Start of DATA SUPPLIED

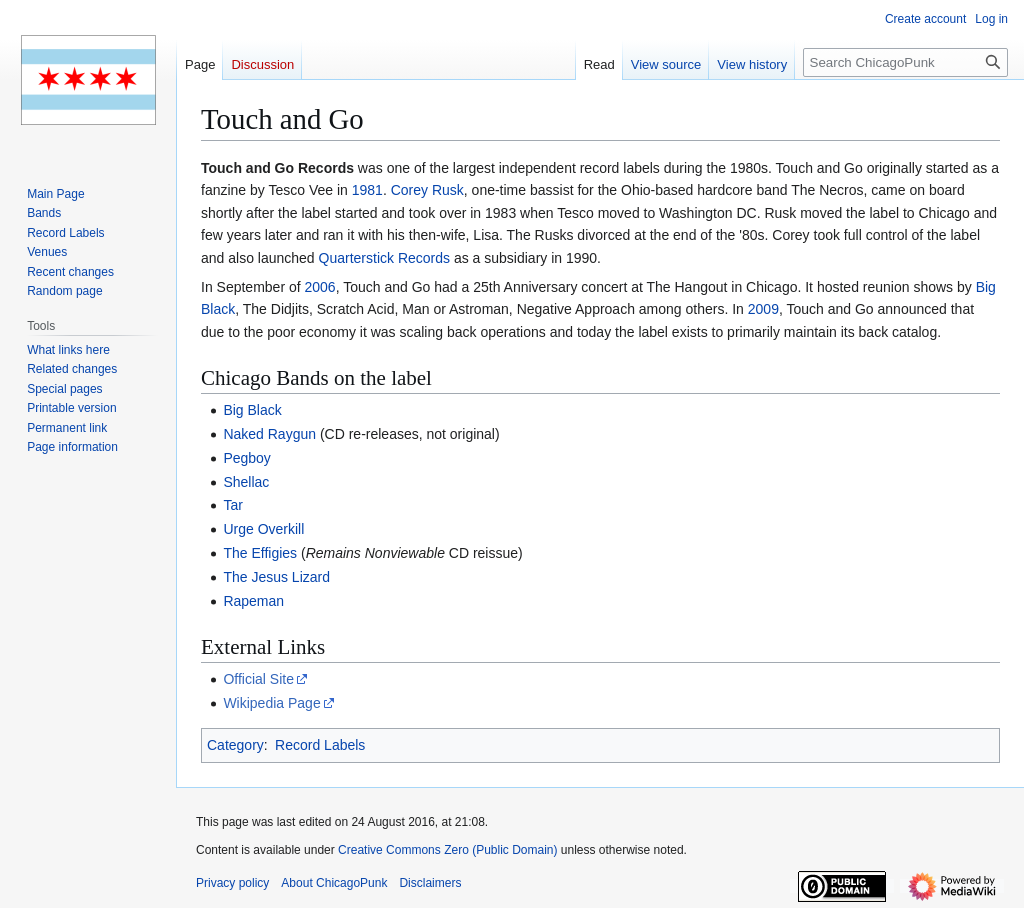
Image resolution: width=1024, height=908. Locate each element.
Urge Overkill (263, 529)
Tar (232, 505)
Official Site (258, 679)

End of DATA SUPPLIED
Start of DATA SUPPLIED

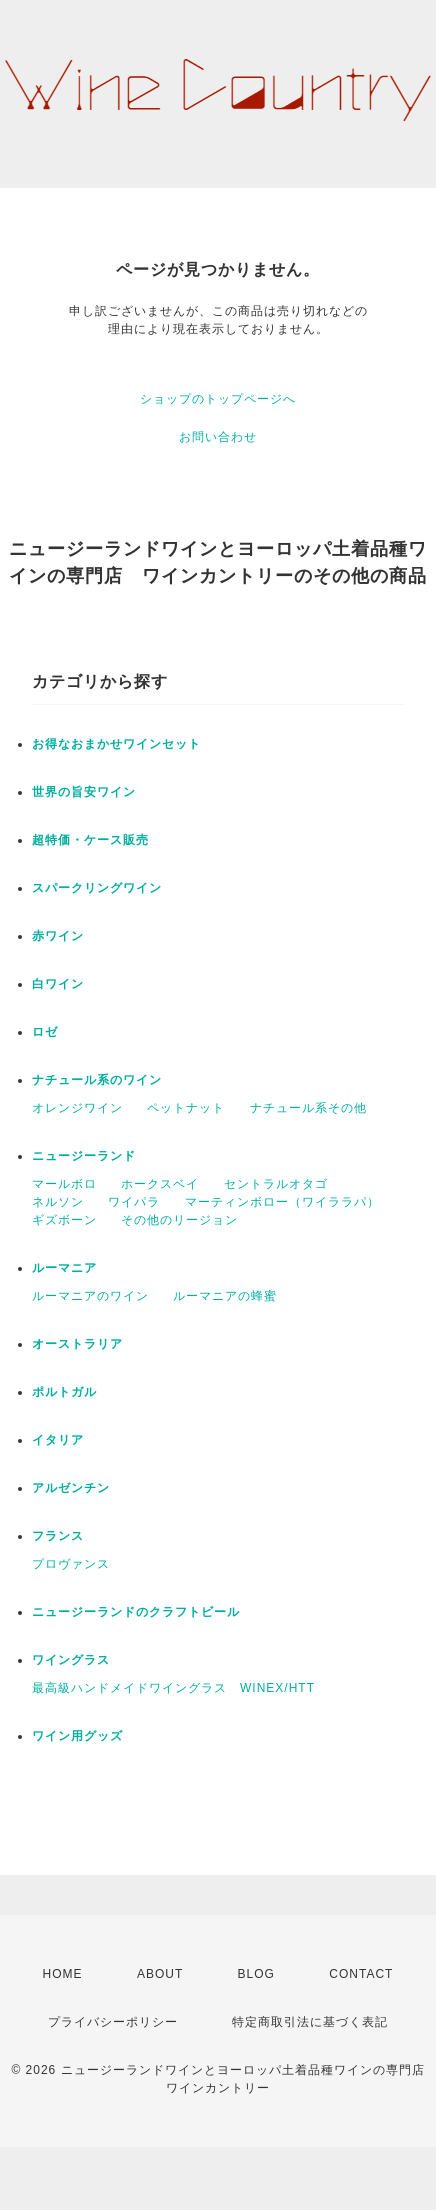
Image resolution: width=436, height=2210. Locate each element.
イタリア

End of DATA SUPPLIED

WORK ORDER:
Check each line above for the word "height" and copy the ones that have it.

EXERCISE RESULT:
Image resolution: width=1024, height=908. Locate each element.
Image resolution: width=436, height=2210. Locate each element.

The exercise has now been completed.